Alicja udowodniła swoją desperację. Wystrojona jak księżniczka na ziarnku grochu przyszła do mnie wieczorem i oznajmiła, że zabiera mnie ze sobą na bal. „A wpuszczają Kopciuszków?” – zapytałam i popukałam się w głowę. Moje pytanie wcale nie było nieuzasadnione. Ubrana byłam w domowy dres, a moje włosy były w lekkim nieładzie. Nie wyglądało to najwyraźniej na sylwestrową kreację, bo Alicja się poddała. Postanowiła spędzić ze mną wieczór, w moim domu, przed telewizorem. Musiałam się drugi raz popukać i prawie siłą wypchnęłam ją na tę imprezę, na którą się tak perfekcyjnie przygotowała. U mnie i tak by siedziała jak na rozżarzonych węglach. Dobra z niej przyjaciółka, naprawdę się starała!

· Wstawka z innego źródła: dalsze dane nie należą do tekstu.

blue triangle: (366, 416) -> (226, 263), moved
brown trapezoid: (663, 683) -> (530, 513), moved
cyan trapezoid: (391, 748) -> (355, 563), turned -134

Jest teraz 22.00 i jestem wreszcie sama. Rodzice wyszli jeszcze przed 20-tą. Tylko ciebie mam, mój dzienniczku. W tv nie ma nic do oglądania. Zewsząd dochodzą straszne hałasy, muzyka, tupoty, brzęk naczyń i śpiewy. Ludzie najwyraźniej bawią się na całego w domach, na prywatkach. Jakby świat miał się jutro skończyć. Nie, nie jest mi żal. Nie wiem nawet, czy jest sens czekać na 24.00, może pójdę wcześniej spać?

 

1 stycznia

No i poszłam. Przebrałam się w koszulę nocną. Nie bardzo miałam jak zasnąć, bo za wszystkimi sześcioma ścianami był ciągły gwar i śmiechy. Przewracałam się z boku na bok, gdy nagle usłyszałam dzwonek do drzwi. Myślałam, że mi się śni, lecz natarczywie brzmiał dalej. Kto to może być? Zawiani sąsiedzi? Wykatapultowałam się z łóżka i nie patrząc nawet na zegar podeszłam do drzwi. W wizjerze widziałam tylko ogromny bukiet kwiatów. „Kto tam?” – zapytałam. „Jacek” – padło zza drzwi. Jaki Jacek? „To chyba jakaś pomyłka, nie znam żadnego Jacka!” „Właśnie chciałem się z tobą poznać, Joanno...” Ktoś chce mnie poznać? Czy ja występuję w jakiejś bajce? Przez moment poczułam się nierzeczywiście. Ale skoro zna moje imię, znaczy - swój. Otworzyłam. Nie wiem, co on we mnie zobaczył, ale na pewno nie był to bajkowy widok. Prędzej scena z Kopciuszkiem w kuchni, tuż przed dzieleniem ziarenek. Nie dał jednak po sobie znać, że jest zaskoczony moim nocnym strojem. Zapytałam go, czy jest tym Jackiem z III d. To był właśnie ON, ten mój rzekomy wielbiciel, o którym donosiła mi ostatnio Alicja. Zaprosiłam go do środka i wcale nie czułam się speszona moją bawełnianą koszulą w żółte misie puchatki. Sam sobie winien, po co przychodzi w nocy? Myślę, że zapunktował u mnie w pierwszych pięciu minutach. Popatrzył bowiem na mnie i zapytał, czy nie mam jakiejś męskiej piżamy dla niego, zamierza tu bowiem spędzić jakąś godzinkę i chciałby dopasować strój do stroju gospodyni. Nie wiem, skąd wziął się ten mój luz, chyba z tego, że mi na nim kompletnie nie zależało. Pogrzebałam w szafie taty i wyjęłam obszerny szlafrok z frotki. Jacek się w niego zawinął i od tej pory tworzyliśmy zgrany, odzieżowy duet. Mój gość wyznał, że był na tej imprezie, na którą trafiła Alicja. Poszedł na nią tylko dlatego, że wierzył, iż będę tam również ja. Kiedy Alicja pojawiła się sama, zapytał o powód. Moja przyjaciółka  powiedziała mu prawdę: że zamierzam powitać nowy rok w towarzystwie telewizora. Jacek postanowił nie dopuścić do tego, bym spędziła ten wyjątkowy przecież wieczór w tak nieciekawym i nielicznym gronie. Wziął od niej adres i siedzi teraz ze mną, w szlafroku mojego taty, w moim pokoju, pije herbatę tropikalną i słucha muzyki z radia.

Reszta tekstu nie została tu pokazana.